» **Exercise description**
After finding the line with "[Řazení obchodu] (702, 511)" in the data below, set down exactly each line through the one with "Rodinný hotel U studánky (1099, 2114)", inclusive, and stop there.

________

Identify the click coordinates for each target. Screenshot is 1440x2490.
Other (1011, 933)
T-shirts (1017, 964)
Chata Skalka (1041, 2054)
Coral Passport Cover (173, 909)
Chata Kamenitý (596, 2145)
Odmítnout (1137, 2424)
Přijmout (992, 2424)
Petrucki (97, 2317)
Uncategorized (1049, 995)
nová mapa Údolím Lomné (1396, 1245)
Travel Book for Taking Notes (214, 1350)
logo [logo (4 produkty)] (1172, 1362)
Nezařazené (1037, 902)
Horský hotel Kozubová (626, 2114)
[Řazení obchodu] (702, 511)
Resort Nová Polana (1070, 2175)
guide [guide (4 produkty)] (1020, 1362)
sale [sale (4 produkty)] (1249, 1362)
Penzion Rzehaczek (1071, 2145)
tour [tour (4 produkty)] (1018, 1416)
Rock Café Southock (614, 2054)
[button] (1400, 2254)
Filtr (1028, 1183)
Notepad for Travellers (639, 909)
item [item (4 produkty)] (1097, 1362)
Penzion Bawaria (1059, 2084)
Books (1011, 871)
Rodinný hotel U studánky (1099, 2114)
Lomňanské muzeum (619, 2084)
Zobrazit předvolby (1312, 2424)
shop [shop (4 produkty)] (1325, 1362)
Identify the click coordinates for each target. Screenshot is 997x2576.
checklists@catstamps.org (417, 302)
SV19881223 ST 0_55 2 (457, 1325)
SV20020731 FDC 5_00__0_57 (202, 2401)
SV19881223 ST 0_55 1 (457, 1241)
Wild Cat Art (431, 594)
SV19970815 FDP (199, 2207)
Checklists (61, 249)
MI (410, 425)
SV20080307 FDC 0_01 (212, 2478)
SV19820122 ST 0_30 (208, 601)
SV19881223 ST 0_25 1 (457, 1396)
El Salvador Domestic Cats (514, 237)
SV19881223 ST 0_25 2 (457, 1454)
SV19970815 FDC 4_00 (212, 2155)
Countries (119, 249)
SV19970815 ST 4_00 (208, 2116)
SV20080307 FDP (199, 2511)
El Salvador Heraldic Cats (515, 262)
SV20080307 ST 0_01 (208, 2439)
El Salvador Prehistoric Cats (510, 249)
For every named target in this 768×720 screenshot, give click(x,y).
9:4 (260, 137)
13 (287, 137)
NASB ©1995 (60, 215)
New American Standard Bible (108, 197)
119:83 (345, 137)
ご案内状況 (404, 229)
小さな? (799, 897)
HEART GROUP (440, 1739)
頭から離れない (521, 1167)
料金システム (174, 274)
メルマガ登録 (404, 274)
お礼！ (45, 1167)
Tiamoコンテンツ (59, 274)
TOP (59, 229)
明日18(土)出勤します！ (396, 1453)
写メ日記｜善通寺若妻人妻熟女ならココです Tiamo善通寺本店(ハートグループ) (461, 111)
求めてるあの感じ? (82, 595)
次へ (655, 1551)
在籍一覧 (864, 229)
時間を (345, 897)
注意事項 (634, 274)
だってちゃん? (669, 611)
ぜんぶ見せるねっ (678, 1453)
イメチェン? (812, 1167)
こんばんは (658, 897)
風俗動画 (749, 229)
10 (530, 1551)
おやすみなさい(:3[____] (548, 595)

________

» **Answer box**
[Řazení obchodu] (702, 511)
Resort Nová Polana (1070, 2175)
guide [guide (4 produkty)] (1020, 1362)
sale [sale (4 produkty)] (1249, 1362)
Penzion Rzehaczek (1071, 2145)
tour [tour (4 produkty)] (1018, 1416)
Rock Café Southock (614, 2054)
[button] (1400, 2254)
Filtr (1028, 1183)
Notepad for Travellers (639, 909)
item [item (4 produkty)] (1097, 1362)
Penzion Bawaria (1059, 2084)
Books (1011, 871)
Rodinný hotel U studánky (1099, 2114)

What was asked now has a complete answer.